- _The task_
Wherever a line below holds the word "tempat", copy that line.

- _Supplied records_
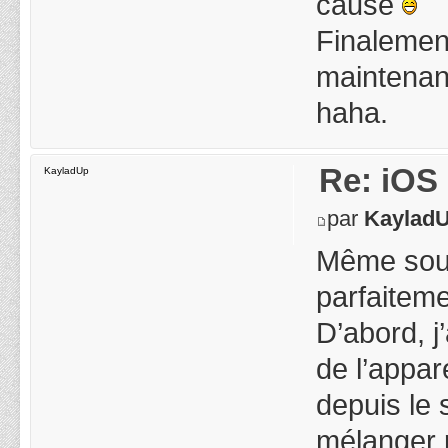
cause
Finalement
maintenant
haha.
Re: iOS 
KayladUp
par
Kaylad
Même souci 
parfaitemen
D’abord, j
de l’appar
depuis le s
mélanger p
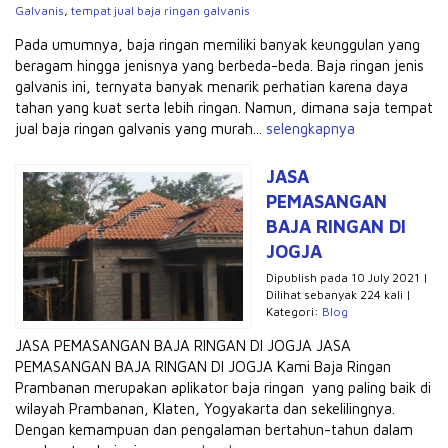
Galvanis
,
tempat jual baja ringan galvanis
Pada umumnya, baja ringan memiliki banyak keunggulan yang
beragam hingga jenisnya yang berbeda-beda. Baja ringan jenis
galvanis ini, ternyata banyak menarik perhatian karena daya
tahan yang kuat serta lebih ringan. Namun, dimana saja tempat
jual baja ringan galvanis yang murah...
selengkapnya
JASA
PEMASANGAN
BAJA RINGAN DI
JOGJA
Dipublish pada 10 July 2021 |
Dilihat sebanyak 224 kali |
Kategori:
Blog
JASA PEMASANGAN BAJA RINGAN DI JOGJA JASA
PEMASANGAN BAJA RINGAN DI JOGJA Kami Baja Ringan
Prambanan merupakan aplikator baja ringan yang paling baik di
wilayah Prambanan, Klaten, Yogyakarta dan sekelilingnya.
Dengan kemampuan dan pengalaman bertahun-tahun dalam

* * *

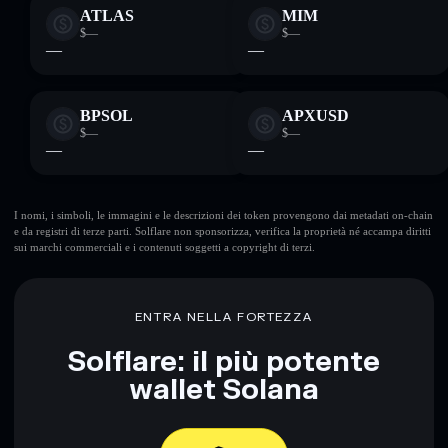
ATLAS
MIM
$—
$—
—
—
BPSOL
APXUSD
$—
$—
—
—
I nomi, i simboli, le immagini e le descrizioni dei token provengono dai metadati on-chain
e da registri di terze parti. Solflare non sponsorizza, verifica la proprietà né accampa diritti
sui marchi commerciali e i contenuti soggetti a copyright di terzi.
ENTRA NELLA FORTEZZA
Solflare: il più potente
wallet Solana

- _Solved problem_
tempat jual baja ringan galvanis
tahan yang kuat serta lebih ringan. Namun, dimana saja tempat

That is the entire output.